### DIRECTIONS FOR THIS TASK
Identify, in the records below, every line where the string "section" appears, and copy each such line.

### RECORDS SHOWN

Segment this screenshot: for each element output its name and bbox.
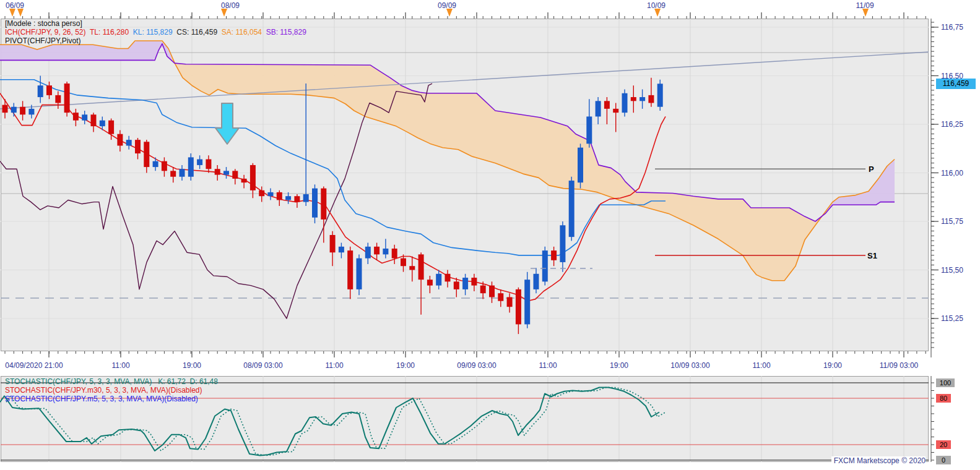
price-axis-label: 115,25 <box>941 314 963 323</box>
time-axis-label: 04/09/2020 21:00 <box>5 361 63 370</box>
session-marker-icon <box>17 9 24 17</box>
stoch-legend-1: STOCHASTIC(CHF/JPY, 5, 3, 3, MVA, MVA) K… <box>5 377 218 386</box>
stoch-axis-label: 0 <box>936 456 951 464</box>
time-axis-label: 11/09 03:00 <box>880 361 919 370</box>
legend-kl-value: KL: 115,829 <box>133 28 173 36</box>
time-axis-label: 09/09 03:00 <box>457 361 496 370</box>
stoch-legend-3: STOCHASTIC(CHF/JPY.m5, 5, 3, 3, MVA, MVA… <box>5 395 198 403</box>
price-axis-label: 116,75 <box>941 23 963 32</box>
legend-ich-label: ICH(CHF/JPY, 9, 26, 52) <box>5 28 86 36</box>
time-axis-label: 19:00 <box>610 361 628 370</box>
time-axis-label: 08/09 03:00 <box>243 361 282 370</box>
time-axis-label: 11:00 <box>539 361 557 370</box>
legend-tl-value: TL: 116,280 <box>90 28 129 36</box>
stoch-axis-label: 100 <box>936 378 955 387</box>
legend-sb-value: SB: 115,829 <box>266 28 306 36</box>
legend-cs-value: CS: 116,459 <box>176 28 217 36</box>
chart-window: [Modele : stocha perso] ICH(CHF/JPY, 9, … <box>0 0 980 470</box>
legend-pivot: PIVOT(CHF/JPY,Pivot) <box>5 36 80 45</box>
price-axis-label: 115,50 <box>941 266 963 275</box>
stoch-d-value: D: 61,48 <box>190 377 218 386</box>
price-axis-label: 116,25 <box>941 120 963 129</box>
legend-model: [Modele : stocha perso] <box>5 19 82 28</box>
time-axis-label: 19:00 <box>823 361 842 370</box>
time-axis-label: 19:00 <box>183 361 201 370</box>
stoch-axis-label: 80 <box>936 394 951 403</box>
current-price-tag: 116,459 <box>936 79 976 89</box>
time-axis-label: 11:00 <box>752 361 770 370</box>
stoch-axis-label: 20 <box>936 440 951 449</box>
session-marker-icon <box>654 9 661 17</box>
watermark-text: FXCM Marketscope © 2020 <box>831 456 926 465</box>
main-chart-panel[interactable] <box>1 19 929 351</box>
session-marker-icon <box>9 9 15 17</box>
price-axis-label: 116,00 <box>941 169 963 177</box>
legend-ichimoku: ICH(CHF/JPY, 9, 26, 52) TL: 116,280 KL: … <box>5 28 306 36</box>
stoch-legend-2: STOCHASTIC(CHF/JPY.m30, 5, 3, 3, MVA, MV… <box>5 386 202 395</box>
time-axis-label: 10/09 03:00 <box>670 361 709 370</box>
time-axis-label: 19:00 <box>396 361 415 370</box>
pivot-p-label: P <box>869 164 874 174</box>
session-marker-icon <box>862 9 869 17</box>
price-axis-label: 115,75 <box>941 217 963 226</box>
time-axis-label: 11:00 <box>111 361 129 370</box>
time-axis-label: 11:00 <box>325 361 343 370</box>
legend-sa-value: SA: 116,054 <box>222 28 262 36</box>
session-marker-icon <box>446 9 453 17</box>
stoch-legend-1-label: STOCHASTIC(CHF/JPY, 5, 3, 3, MVA, MVA) <box>5 377 152 386</box>
session-marker-icon <box>221 9 227 17</box>
pivot-s1-label: S1 <box>867 251 877 260</box>
stoch-k-value: K: 61,72 <box>158 377 186 386</box>
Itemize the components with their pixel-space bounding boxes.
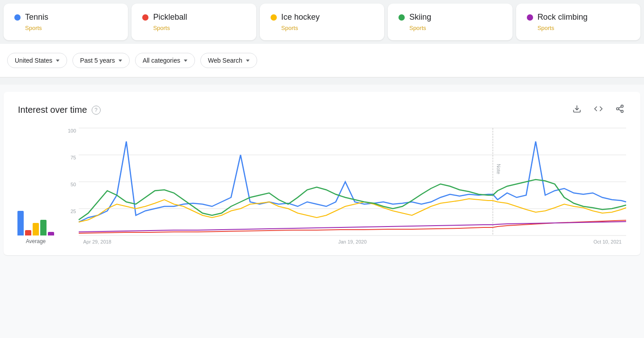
topic-dot-ice-hockey bbox=[271, 14, 277, 21]
search-type-chevron-icon bbox=[246, 60, 250, 62]
chart-title-area: Interest over time ? bbox=[18, 105, 101, 115]
chart-main: 100 75 50 25 bbox=[61, 128, 626, 244]
svg-line-5 bbox=[619, 107, 621, 108]
mini-bar-chart bbox=[17, 209, 54, 235]
location-chevron-icon bbox=[56, 60, 59, 62]
topic-dot-skiing bbox=[398, 14, 405, 21]
svg-point-1 bbox=[621, 105, 623, 107]
y-label-50: 50 bbox=[71, 182, 76, 187]
topic-type-ice-hockey: Sports bbox=[281, 25, 373, 31]
topic-card-ice-hockey[interactable]: Ice hockey Sports bbox=[260, 4, 384, 40]
topic-card-header: Ice hockey bbox=[271, 13, 373, 22]
time-filter-label: Past 5 years bbox=[80, 57, 115, 64]
share-button[interactable] bbox=[614, 103, 626, 117]
filters-bar: United States Past 5 years All categorie… bbox=[0, 44, 644, 77]
topic-name-tennis: Tennis bbox=[25, 13, 48, 22]
download-button[interactable] bbox=[571, 103, 583, 117]
x-axis-labels: Apr 29, 2018 Jan 19, 2020 Oct 10, 2021 bbox=[79, 239, 626, 244]
topic-type-tennis: Sports bbox=[25, 25, 117, 31]
svg-point-2 bbox=[617, 108, 619, 110]
chart-header: Interest over time ? bbox=[18, 103, 626, 117]
time-filter[interactable]: Past 5 years bbox=[72, 53, 130, 68]
svg-point-3 bbox=[621, 110, 623, 112]
y-label-75: 75 bbox=[71, 155, 76, 160]
mini-bar-2 bbox=[33, 223, 39, 235]
topic-name-rock-climbing: Rock climbing bbox=[538, 13, 588, 22]
location-filter-label: United States bbox=[15, 57, 52, 64]
topic-card-header: Rock climbing bbox=[527, 13, 630, 22]
category-chevron-icon bbox=[184, 60, 187, 62]
location-filter[interactable]: United States bbox=[7, 53, 67, 68]
time-chevron-icon bbox=[119, 60, 122, 62]
mini-bar-0 bbox=[17, 211, 24, 235]
chart-svg-wrapper: 100 75 50 25 bbox=[61, 128, 626, 244]
search-type-filter-label: Web Search bbox=[208, 57, 242, 64]
y-label-100: 100 bbox=[68, 128, 76, 133]
y-label-25: 25 bbox=[71, 209, 76, 214]
topic-type-pickleball: Sports bbox=[153, 25, 245, 31]
topic-name-ice-hockey: Ice hockey bbox=[281, 13, 320, 22]
average-label: Average bbox=[26, 238, 46, 244]
topic-dot-rock-climbing bbox=[527, 14, 533, 21]
topic-name-skiing: Skiing bbox=[409, 13, 431, 22]
x-label-3: Oct 10, 2021 bbox=[593, 239, 622, 244]
chart-svg: Note bbox=[79, 128, 626, 235]
mini-bar-3 bbox=[40, 220, 47, 235]
embed-button[interactable] bbox=[592, 103, 605, 117]
topic-type-rock-climbing: Sports bbox=[538, 25, 630, 31]
topic-card-skiing[interactable]: Skiing Sports bbox=[388, 4, 512, 40]
topic-dot-tennis bbox=[14, 14, 21, 21]
topic-cards-container: Tennis Sports Pickleball Sports Ice hock… bbox=[0, 0, 644, 44]
topic-card-header: Pickleball bbox=[142, 13, 245, 22]
chart-container: Average 100 75 50 25 bbox=[18, 128, 626, 244]
x-label-2: Jan 19, 2020 bbox=[338, 239, 367, 244]
topic-name-pickleball: Pickleball bbox=[153, 13, 187, 22]
mini-bar-1 bbox=[25, 230, 31, 235]
svg-line-4 bbox=[619, 109, 621, 111]
chart-title: Interest over time bbox=[18, 105, 87, 115]
mini-bar-4 bbox=[48, 232, 54, 235]
help-icon[interactable]: ? bbox=[92, 106, 101, 115]
chart-section: Interest over time ? bbox=[4, 92, 640, 255]
y-axis-labels: 100 75 50 25 bbox=[61, 128, 79, 235]
topic-card-pickleball[interactable]: Pickleball Sports bbox=[131, 4, 256, 40]
topic-card-header: Tennis bbox=[14, 13, 117, 22]
chart-left: Average bbox=[18, 209, 54, 244]
chart-actions bbox=[571, 103, 626, 117]
topic-card-tennis[interactable]: Tennis Sports bbox=[4, 4, 128, 40]
topic-card-header: Skiing bbox=[398, 13, 501, 22]
topic-type-skiing: Sports bbox=[409, 25, 501, 31]
search-type-filter[interactable]: Web Search bbox=[200, 53, 257, 68]
category-filter[interactable]: All categories bbox=[135, 53, 195, 68]
section-divider bbox=[0, 77, 644, 85]
svg-text:Note: Note bbox=[496, 164, 501, 174]
topic-dot-pickleball bbox=[142, 14, 148, 21]
topic-card-rock-climbing[interactable]: Rock climbing Sports bbox=[516, 4, 640, 40]
chart-plot-area: Note bbox=[79, 128, 626, 235]
category-filter-label: All categories bbox=[143, 57, 180, 64]
x-label-1: Apr 29, 2018 bbox=[83, 239, 111, 244]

### SOLUTION TO THIS TASK
chart-section: Interest over time ? bbox=[4, 92, 640, 255]
section-divider bbox=[0, 77, 644, 85]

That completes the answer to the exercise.